DVD Review: Flight 93

Director: Peter Markle (Saving Jessica Lynch, Faith of My Fathers)
Producer: David Gerber
Starring Jeffrey Nordling, Ty Olsson, Brennan Elliot, Colin Glazer and Kendall Cross


You could be forgiven for bracing yourself for expecting a predictable and cheesy re-enactment of an enormous tragedy with the new Metrodome release Flight 93 – and its making was controversial in the States. But in actual fact you never get the feel with the film that the producers were in it for the bucks.

Flight 93 is a made-for-television- movie that premiered on the US channel A & E in January 2006 and is out on DVD for the first time in the UK since the end of June. It portrays the incidents that unfolded on board the fourth airplane hijacked on Sept 11 during which time the passengers and crew overran their hijackers before the plane crashed into a Pennsylvania field.

The action on board the plane is based on details given by passengers to their relatives over the phone, the flight’s black box recordings, and at some points just thoughtful guess work and is interspersed with tense scenes in the bureaucratic bodies and flight control rooms that keep the film flowing forward.
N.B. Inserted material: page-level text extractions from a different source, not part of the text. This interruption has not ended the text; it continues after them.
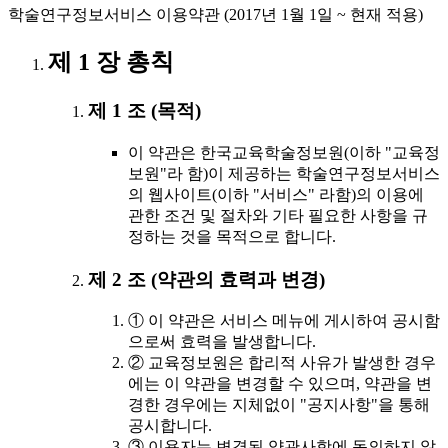
학술연구정보서비스 이용약관 (2017년 1월 1일 ~ 현재 적용)
제 1 장 총칙
제 1 조 (목적)
이 약관은 한국교육학술정보원(이하 "교육정
보원"라 함)이 제공하는 학술연구정보서비스
의 웹사이트(이하 "서비스" 라함)의 이용에
관한 조건 및 절차와 기타 필요한 사항을 규
정하는 것을 목적으로 합니다.
제 2 조 (약관의 효력과 변경)
① 이 약관은 서비스 메뉴에 게시하여 공시함
으로써 효력을 발생합니다.
② 교육정보원은 합리적 사유가 발생한 경우
에는 이 약관을 변경할 수 있으며, 약관을 변
경한 경우에는 지체없이 "공지사항"을 통해
공시합니다.
③ 이용자는 변경된 약관사항에 동의하지 않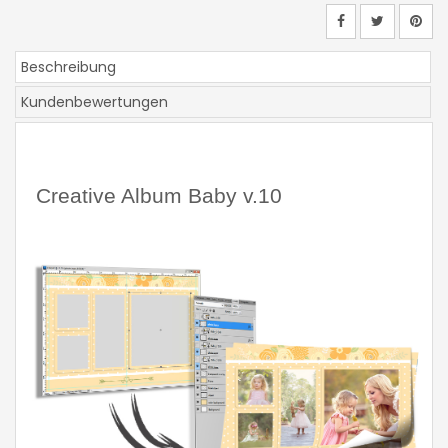
Beschreibung
Kundenbewertungen
Creative Album Baby v.10 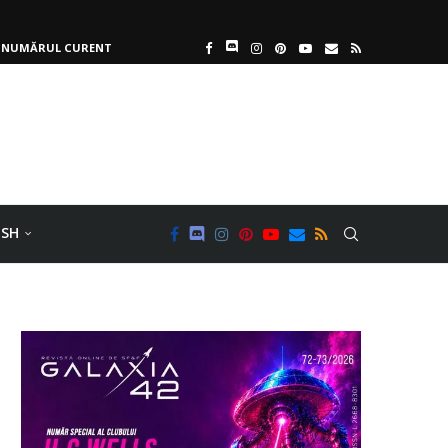
NUMĂRUL CURENT
ISH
One of the greatest strengths of the movie is the convincing performances of the unknown actors. The performances in the film are not overacted, meaning that the highly emotional interchanges made between those on the plane and their relatives on the ground via phone are touching rather than over-sentimentalised.

Nor are the heroes lost in overblown and unrealistic heroics. Rather they are portrayed much how must have been: as ordinary “everyday” people who didn’t want to die but who gave their lives to save the lives of others.

Although you can never quite escape the TV-movie quality of the film, it is nonetheless well made and thought-provoking; it does not rely on any major special effects and therefore allows the people to come through, giving the audience a real sense of what it was like to be the victim in the plane and also the relative on the ground.

And despite the foregone conclusion of the film, the inevitable end of the passengers and crew that we know so well, Flight 93 maintains its suspense throughout.

The film is not “groundbreaking” as some have described it, but it is “respectful” as others have said of it. It, surprisingly, does not over-sensationalise or –emotionalise the event and although it does have an unmistakably American made-for-TV gloss to it, it remains a very human drama and is definitely one of the best TV movies ever made.


Flight 93 is out on DVD now by Metrodome, priced £12.99, Cert 15.